--- What to produce ---
Determine how many lines below contain the word "search", then write that number by itself.

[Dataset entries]
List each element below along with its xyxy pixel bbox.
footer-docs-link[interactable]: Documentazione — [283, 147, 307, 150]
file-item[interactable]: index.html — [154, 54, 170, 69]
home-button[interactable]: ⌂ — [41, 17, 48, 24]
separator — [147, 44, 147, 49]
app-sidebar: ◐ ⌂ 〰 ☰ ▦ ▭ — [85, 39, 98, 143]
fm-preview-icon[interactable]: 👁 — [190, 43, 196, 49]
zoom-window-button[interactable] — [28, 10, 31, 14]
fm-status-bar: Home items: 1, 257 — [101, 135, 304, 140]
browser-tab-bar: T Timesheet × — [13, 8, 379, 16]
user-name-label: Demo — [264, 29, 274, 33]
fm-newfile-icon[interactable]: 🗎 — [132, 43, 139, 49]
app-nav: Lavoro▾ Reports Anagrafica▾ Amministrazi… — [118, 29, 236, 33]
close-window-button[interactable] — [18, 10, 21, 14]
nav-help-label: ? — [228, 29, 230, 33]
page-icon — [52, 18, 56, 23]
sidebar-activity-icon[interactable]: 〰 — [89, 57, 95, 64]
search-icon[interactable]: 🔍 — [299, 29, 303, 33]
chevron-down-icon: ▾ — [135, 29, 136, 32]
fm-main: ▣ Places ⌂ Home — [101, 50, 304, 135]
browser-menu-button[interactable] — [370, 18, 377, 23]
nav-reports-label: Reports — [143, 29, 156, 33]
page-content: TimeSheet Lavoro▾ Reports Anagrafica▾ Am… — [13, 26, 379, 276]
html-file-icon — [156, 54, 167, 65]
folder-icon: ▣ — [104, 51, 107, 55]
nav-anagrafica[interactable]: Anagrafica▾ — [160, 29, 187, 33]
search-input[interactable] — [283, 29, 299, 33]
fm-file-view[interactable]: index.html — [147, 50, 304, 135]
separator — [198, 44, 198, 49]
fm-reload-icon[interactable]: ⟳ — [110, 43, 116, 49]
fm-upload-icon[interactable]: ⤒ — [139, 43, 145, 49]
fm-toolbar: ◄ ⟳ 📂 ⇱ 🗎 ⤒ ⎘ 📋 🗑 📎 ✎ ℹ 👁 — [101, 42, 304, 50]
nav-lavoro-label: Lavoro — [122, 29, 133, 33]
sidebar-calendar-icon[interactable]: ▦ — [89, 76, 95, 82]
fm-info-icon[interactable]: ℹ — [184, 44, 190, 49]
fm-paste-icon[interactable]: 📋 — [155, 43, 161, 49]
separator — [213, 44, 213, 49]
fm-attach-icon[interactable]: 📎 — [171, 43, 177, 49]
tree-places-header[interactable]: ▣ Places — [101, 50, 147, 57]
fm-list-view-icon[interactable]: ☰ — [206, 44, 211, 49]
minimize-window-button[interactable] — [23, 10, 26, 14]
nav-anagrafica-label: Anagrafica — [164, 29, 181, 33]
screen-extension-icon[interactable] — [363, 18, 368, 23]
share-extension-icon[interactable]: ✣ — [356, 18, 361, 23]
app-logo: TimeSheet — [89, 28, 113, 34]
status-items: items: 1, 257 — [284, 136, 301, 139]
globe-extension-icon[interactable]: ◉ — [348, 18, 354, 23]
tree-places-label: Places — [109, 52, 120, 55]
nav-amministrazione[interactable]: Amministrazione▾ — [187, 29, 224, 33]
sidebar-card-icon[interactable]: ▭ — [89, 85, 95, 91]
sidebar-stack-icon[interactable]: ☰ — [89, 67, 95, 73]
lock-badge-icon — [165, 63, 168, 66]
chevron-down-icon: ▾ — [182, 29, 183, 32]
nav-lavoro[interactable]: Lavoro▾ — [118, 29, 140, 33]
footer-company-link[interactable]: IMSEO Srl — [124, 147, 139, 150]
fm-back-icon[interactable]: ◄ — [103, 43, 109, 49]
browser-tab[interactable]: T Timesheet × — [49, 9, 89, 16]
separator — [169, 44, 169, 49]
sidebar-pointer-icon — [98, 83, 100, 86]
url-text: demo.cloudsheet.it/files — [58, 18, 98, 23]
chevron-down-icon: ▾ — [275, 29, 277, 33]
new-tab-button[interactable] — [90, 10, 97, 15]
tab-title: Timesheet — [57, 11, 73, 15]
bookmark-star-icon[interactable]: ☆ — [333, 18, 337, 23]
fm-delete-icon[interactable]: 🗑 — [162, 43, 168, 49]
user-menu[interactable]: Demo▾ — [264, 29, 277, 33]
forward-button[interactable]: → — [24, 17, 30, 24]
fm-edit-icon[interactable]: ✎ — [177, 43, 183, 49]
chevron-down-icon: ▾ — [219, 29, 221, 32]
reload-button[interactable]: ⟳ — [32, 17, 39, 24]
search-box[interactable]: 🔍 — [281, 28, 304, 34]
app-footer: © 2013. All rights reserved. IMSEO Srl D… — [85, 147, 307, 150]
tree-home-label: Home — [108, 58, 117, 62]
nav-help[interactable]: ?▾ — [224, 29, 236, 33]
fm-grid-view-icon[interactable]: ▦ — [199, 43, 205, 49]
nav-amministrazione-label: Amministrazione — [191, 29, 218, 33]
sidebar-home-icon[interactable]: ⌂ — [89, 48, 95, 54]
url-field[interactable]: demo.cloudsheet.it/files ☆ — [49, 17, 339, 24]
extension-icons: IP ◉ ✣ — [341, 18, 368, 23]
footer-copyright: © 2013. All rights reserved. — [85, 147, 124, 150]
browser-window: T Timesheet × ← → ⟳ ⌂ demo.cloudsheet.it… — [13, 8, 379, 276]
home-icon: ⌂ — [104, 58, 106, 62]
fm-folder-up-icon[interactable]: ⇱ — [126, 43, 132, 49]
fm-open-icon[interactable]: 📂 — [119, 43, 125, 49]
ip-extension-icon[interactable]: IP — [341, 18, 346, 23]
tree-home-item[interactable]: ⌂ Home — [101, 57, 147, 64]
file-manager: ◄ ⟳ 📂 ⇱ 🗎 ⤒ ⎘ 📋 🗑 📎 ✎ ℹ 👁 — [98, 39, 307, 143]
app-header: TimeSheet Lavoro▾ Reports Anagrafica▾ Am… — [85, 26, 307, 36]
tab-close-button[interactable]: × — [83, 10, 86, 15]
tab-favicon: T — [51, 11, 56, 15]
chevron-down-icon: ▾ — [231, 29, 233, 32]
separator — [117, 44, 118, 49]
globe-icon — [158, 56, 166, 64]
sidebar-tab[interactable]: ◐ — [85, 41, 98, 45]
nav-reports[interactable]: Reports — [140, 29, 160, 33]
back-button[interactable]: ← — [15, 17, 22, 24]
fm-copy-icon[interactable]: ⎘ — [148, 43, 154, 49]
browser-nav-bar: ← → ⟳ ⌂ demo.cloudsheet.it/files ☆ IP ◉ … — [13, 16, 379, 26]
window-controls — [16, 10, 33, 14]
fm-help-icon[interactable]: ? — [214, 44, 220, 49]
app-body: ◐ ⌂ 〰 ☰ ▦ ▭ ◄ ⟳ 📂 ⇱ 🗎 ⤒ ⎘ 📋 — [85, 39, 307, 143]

--- Answer to this task ---
3